La clase media tambien tiene un rol fundamental que jugar. Su situación no es ni económica ni políticamente cómoda. Ahora trabajan más, reciben menos, no ahorran y tienen más deudas. La economía de hoy, lejos de simplificar sus vidas, les crea suficientes angustias.

El tipo de priopiedad social dominante, la división del trabajo, la distribución de la riqueza y la relación del poder económico con el político constituyen, a mi juicio, las preguntas centrales que las personas de todos los colores debemos estudiar si se ambiciona entender el origen de la lucha de clases y la discriminación racial. Construir una verdadera alianza multiracial en contra de la injusticia es el mayor imperativo social de hoy.
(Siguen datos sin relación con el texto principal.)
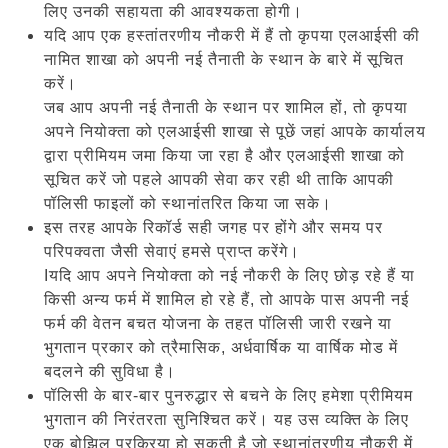
लिए उनकी सहायता की आवश्यकता होगी।
यदि आप एक हस्तांतरणीय नौकरी में हैं तो कृपया एलआईसी की
नामित शाखा को अपनी नई तैनाती के स्थान के बारे में सूचित
करें।
जब आप अपनी नई तैनाती के स्थान पर शामिल हों, तो कृपया
अपने नियोक्ता को एलआईसी शाखा से पूछें जहां आपके कार्यालय
द्वारा प्रीमियम जमा किया जा रहा है और एलआईसी शाखा को
सूचित करें जो पहले आपकी सेवा कर रही थी ताकि आपकी
पॉलिसी फाइलों को स्थानांतरित किया जा सके।
इस तरह आपके रिकॉर्ड सही जगह पर होंगे और समय पर
परिपक्वता जैसी सेवाएं हमसे प्राप्त करेंगे।
Iयदि आप अपने नियोक्ता को नई नौकरी के लिए छोड़ रहे हैं या
किसी अन्य फर्म में शामिल हो रहे हैं, तो आपके पास अपनी नई
फर्म की वेतन बचत योजना के तहत पॉलिसी जारी रखने या
भुगतान प्रकार को त्रैमासिक, अर्धवार्षिक या वार्षिक मोड में
बदलने की सुविधा है।
पॉलिसी के बार-बार पुनरुद्धार से बचने के लिए हमेशा प्रीमियम
भुगतान की निरंतरता सुनिश्चित करें। यह उस व्यक्ति के लिए
एक बोझिल प्रक्रिया हो सकती है जो स्थानांतरणीय नौकरी में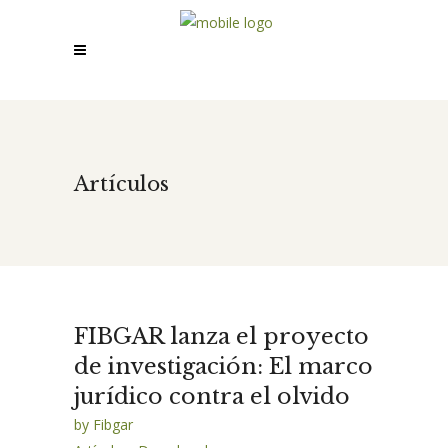
Artículos
FIBGAR lanza el proyecto
de investigación: El marco
jurídico contra el olvido
by
Fibgar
La democracia solamente es cierta, desde la perspectiva del pueblo, cuando la democracia política refleja una plena democracia económica. Estoy hablando de una sociedad pluralista donde el modo de producción dominante sea el comunitario. El racismo, como legado histórico, tendrá mucho más posibilidades de desaparecer bajo estas condiciones.
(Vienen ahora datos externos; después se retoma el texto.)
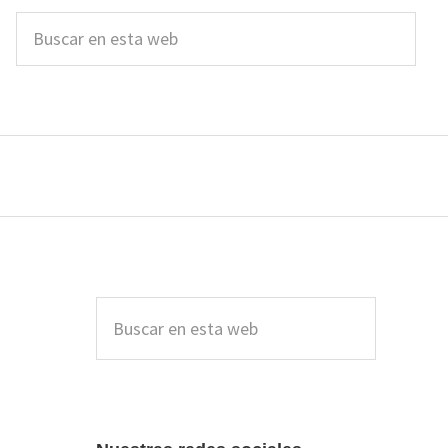
Buscar
en
esta
web
Barra
lateral
Buscar
en
principal
esta
web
Por lo pronto, repito, la tarea más urgente es la de organizar a los pueblos oprimidos en una amplia alianza multiracial que demande justicia en todos los sentidos posibles. Por su obvia importancia, la justicia económica ocupará un sitio de preferencia.

El profesor William Julius Wilson de la universidad de Harvard, en un reciente artículo en la revista The Nation entitulado “Aminorando la División Racial” tambien ve necesaria la creación de este movimiento multiracial. Al respecto escribió lo siguiente:

Mientras las clases medias y bajas sigan fragmentados por criterios raciales, nunca van a ver como sus esfuerzos comunes pueden cambiar el desequilibrio político [entre las clases altas y el resto de nosotros] y así promover una política que refleje sus intereses. Es decir, una visión de la sociedad americana que subraye las diferencias raciales en lugar de los intereses comunes hace difícil para nosotros ver la necesidad del apoyo político mutuo más allá de los criterios raciales.
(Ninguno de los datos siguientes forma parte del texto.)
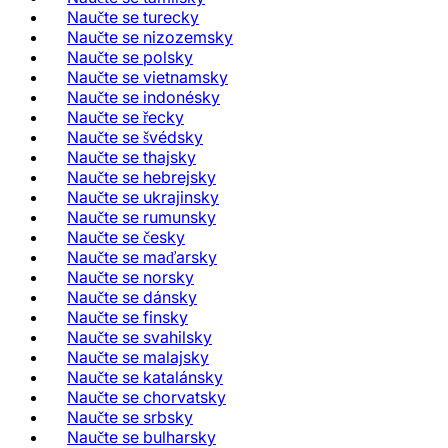
Naučte se turecky
Naučte se nizozemsky
Naučte se polsky
Naučte se vietnamsky
Naučte se indonésky
Naučte se řecky
Naučte se švédsky
Naučte se thajsky
Naučte se hebrejsky
Naučte se ukrajinsky
Naučte se rumunsky
Naučte se česky
Naučte se maďarsky
Naučte se norsky
Naučte se dánsky
Naučte se finsky
Naučte se svahilsky
Naučte se malajsky
Naučte se katalánsky
Naučte se chorvatsky
Naučte se srbsky
Naučte se bulharsky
En cuanto a los Unitarios Universalistas, no debemos eludir el asunto económico más importante de nuestro día—el debate acerca de la globalización. Tenemos un compromiso con el planeta. Definamos públicamente nuestra postura y una plataforma de acción para contribuir a frenar los crímenes del neoliberalismo. Seamos librepensadores incómodos. Pacifistas difíciles. Dejemos de ser distinguidos para convertirnos en subversivos. Honremos—con nuestro activismo—a los UUs que marcharon en Seattle por un mundo mejor. Sé que protestaron en contra de una economía global sin rostro humano.Felicito a los UU por una Comunidad Económica Justa (UUJEC) por haber mobilizado a cientos de nuestra iglesia.

Cuando llegué a los Estados Unidos dejé de ser costarricense para convertirme en un hispano extranjero con un apellido. Hoy la razón me dice otra cosa. Mis experiencias adversas y la solidaridad recibida, juntos con mi participación en luchas sociales, no solo reafirmaron mi identidad pero la fortaleceron. Soy hispano, soy costarricense y orgullosamente de color. Y como UU no puedo ser extranjero. Allen Pérez S. es mi firma. Es la firma de un ciudadano del mundo.

El abogado Allen Pérez Somarriba es el conductor de la programa de televisión Continente en el Canal 19 de Boston. Desde 1997 ha sido miembro de la iglesia Community Church of Boston.